== Your goal ==
For the data that follows, report how many lines contain the word "Cours", and nothing else.

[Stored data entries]

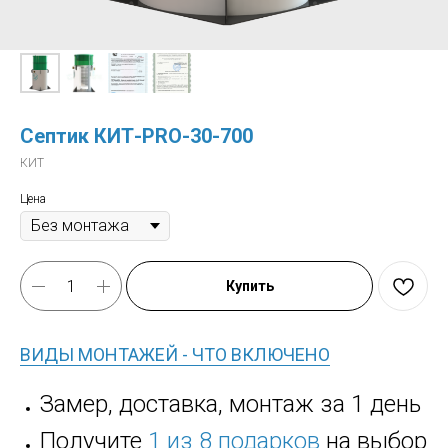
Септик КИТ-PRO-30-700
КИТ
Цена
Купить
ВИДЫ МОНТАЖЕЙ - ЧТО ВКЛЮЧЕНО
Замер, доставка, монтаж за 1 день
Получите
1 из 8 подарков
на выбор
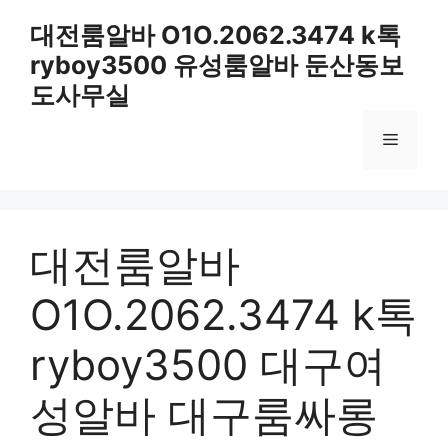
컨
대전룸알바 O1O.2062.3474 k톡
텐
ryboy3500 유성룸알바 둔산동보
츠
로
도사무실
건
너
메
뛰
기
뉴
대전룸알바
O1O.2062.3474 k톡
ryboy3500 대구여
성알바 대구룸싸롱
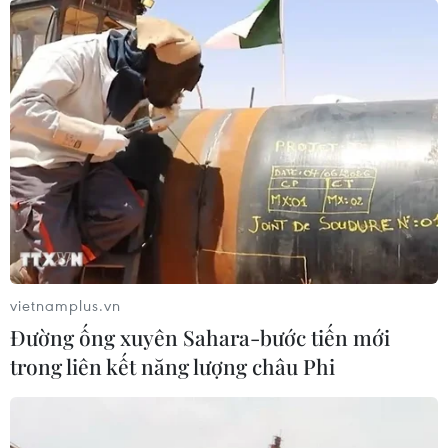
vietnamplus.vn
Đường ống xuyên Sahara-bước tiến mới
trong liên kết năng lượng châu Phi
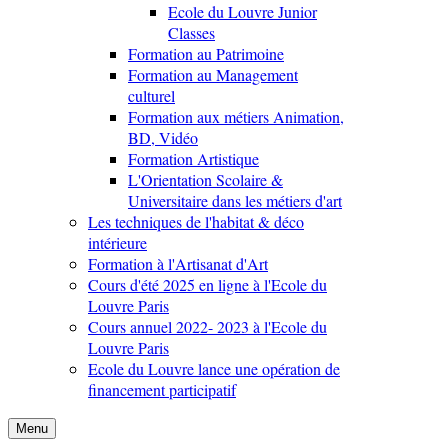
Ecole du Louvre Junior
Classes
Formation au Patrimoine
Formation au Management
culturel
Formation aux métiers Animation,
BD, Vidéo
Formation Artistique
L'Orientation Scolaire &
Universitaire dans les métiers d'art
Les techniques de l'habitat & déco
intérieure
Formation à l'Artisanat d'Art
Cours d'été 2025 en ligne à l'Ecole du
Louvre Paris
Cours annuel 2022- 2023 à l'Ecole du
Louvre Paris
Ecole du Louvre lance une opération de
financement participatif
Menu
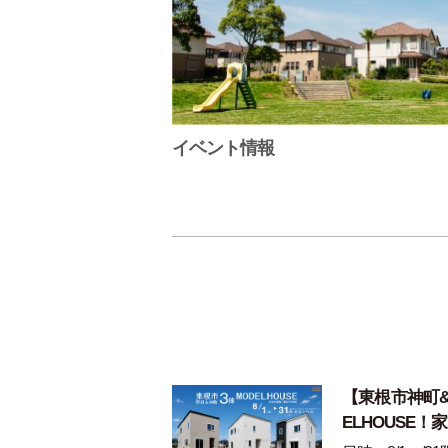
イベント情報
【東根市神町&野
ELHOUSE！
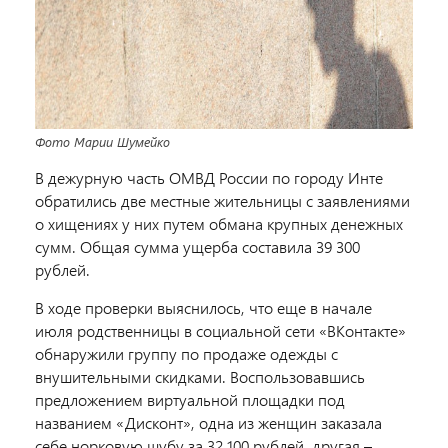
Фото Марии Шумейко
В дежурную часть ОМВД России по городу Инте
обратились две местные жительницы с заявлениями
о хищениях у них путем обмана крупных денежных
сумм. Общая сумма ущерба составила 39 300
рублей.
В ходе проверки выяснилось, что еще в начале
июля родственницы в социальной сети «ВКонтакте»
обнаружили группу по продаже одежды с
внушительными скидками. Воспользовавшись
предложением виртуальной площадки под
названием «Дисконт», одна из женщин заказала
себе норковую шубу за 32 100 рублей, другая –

* * *

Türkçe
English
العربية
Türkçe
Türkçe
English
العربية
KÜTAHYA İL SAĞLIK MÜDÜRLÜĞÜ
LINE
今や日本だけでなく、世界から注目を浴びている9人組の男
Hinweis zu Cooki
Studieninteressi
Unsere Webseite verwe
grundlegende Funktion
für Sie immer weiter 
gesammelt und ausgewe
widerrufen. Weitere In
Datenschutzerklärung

==

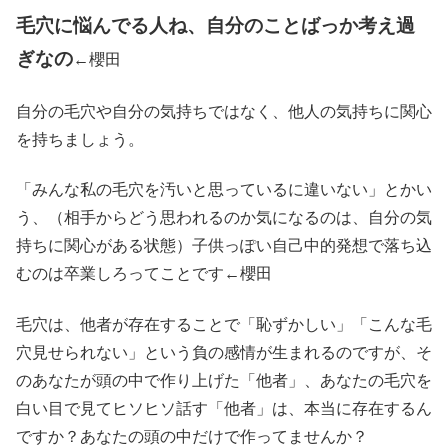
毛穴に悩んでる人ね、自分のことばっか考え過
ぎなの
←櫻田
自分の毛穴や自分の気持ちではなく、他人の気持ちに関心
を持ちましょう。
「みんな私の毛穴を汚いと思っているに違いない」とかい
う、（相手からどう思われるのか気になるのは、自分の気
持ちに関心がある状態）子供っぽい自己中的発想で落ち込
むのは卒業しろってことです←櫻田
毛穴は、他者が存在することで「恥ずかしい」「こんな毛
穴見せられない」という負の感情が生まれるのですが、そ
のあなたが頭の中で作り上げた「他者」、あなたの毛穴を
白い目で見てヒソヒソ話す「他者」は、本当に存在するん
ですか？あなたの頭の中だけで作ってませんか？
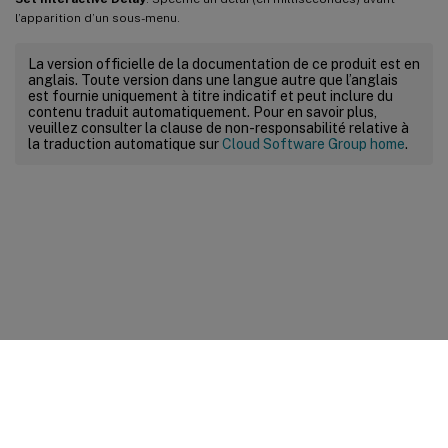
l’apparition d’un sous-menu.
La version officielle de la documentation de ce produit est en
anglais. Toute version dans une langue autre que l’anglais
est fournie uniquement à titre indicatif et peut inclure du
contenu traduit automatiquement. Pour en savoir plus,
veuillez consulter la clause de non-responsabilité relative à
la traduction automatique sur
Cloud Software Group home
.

== Solution ==
2